In the world of advanced weapons, the U.S. and its allies are pitted against loosely connected opponents, often stateless, who are unfettered by governments, laws or tradition. For now, the forces of chaos seem to be winning.
Optimists say the U.S. is making progress in developing next-generation weapons--the kind that involve electronic attack, network invasion, information operations and other nonkinetic weaponry. However, as with stealth a few decades ago, it is difficult to pinpoint the scope, direction and success of the research.

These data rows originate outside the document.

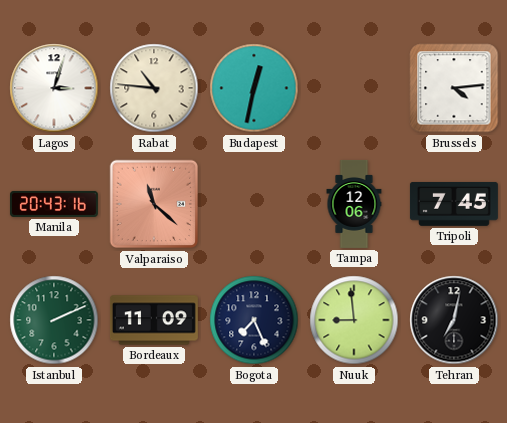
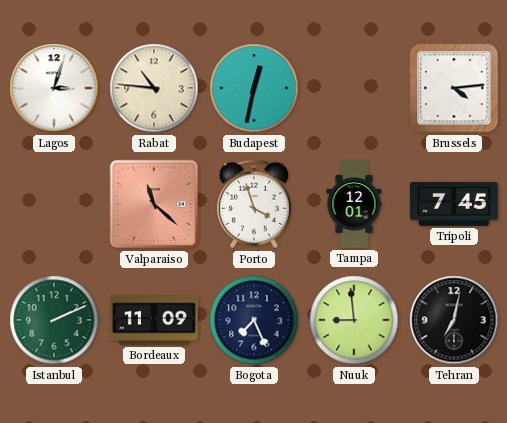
Manila: 20:43 -> none
Porto: none -> 3:57
Tampa: 12:06 -> 12:01
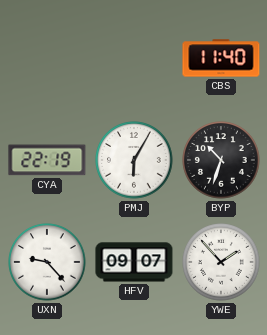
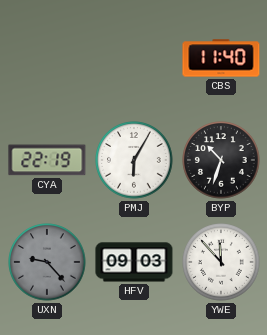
UXN dial: white -> grey
HFV: 09:07 -> 09:03
YWE: 1:53 -> 11:53
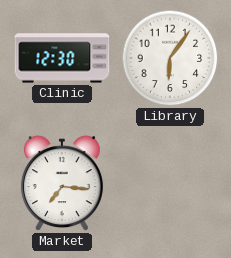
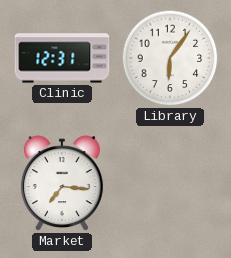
Clinic: 12:30 -> 12:31
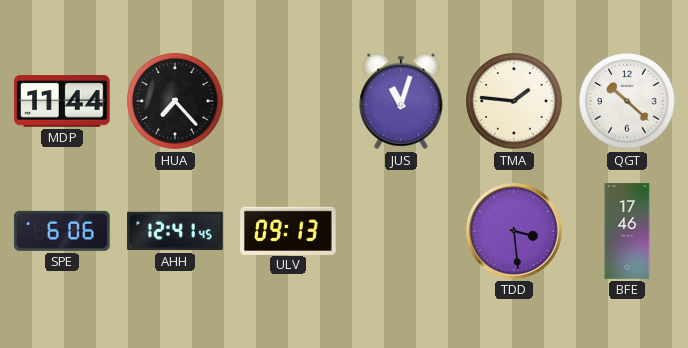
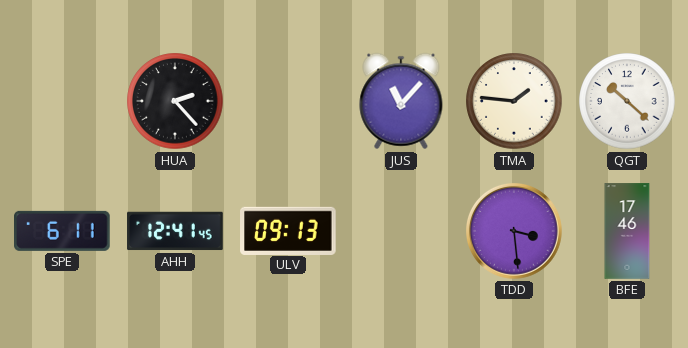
MDP: 11:44 -> none
HUA: 7:23 -> 2:23
JUS: 11:03 -> 11:07
SPE: 6:06 -> 6:11
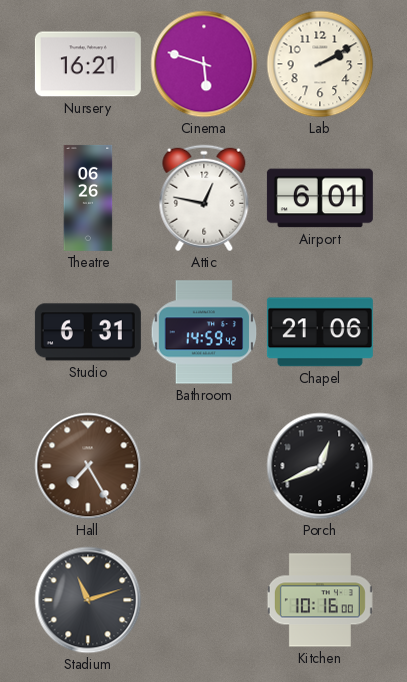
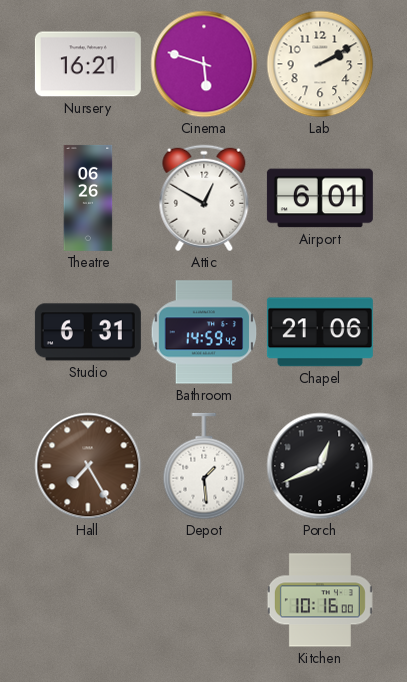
Attic: 12:47 -> 12:50
Depot: none -> 1:29
Stadium: 11:12 -> none
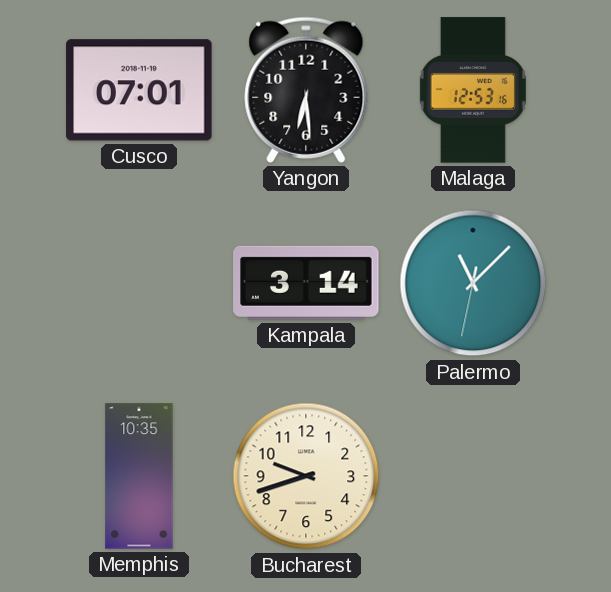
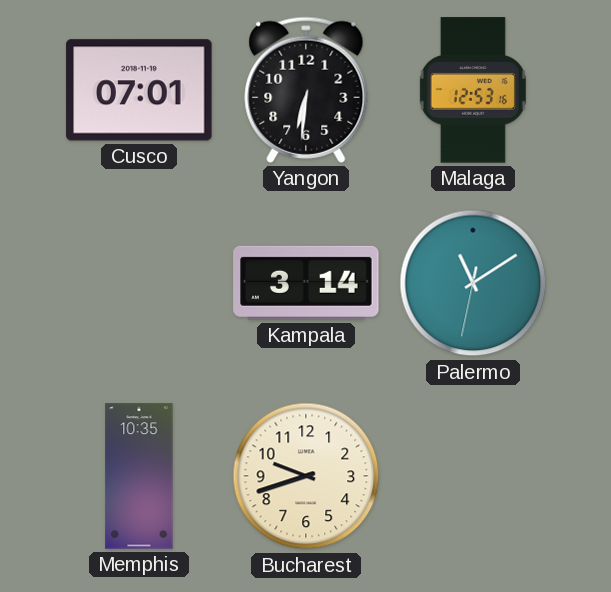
Yangon: 6:29 -> 6:31
Palermo: 11:07 -> 11:09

But skeptics counter that the U.S. is not establishing a lead in next-generation weapons that will keep it safe from attack by foreign versions of these same exotic devices. Cyber-weapon experts say the U.S. is already under such constant attack that the definition of "success" has shifted to containing intrusions instead of eliminating them.
Concerns already surround planning for the next phase of fighting in Afghanistan. Specialists and warfighters say that advanced nonkinetic technologies being injected into Afghanistan as part of the buildup will be hamstrung by technical inflexibility, an inability to transfer data, digital bottlenecks and a lack of information fusion.
Defense Secretary Robert Gates is predicting a future that "will be more complex--where conflict will range across a broad spectrum of operations and lethality. We have to realize that the black-and-white distinction between conventional war and irregular war is an outdated model."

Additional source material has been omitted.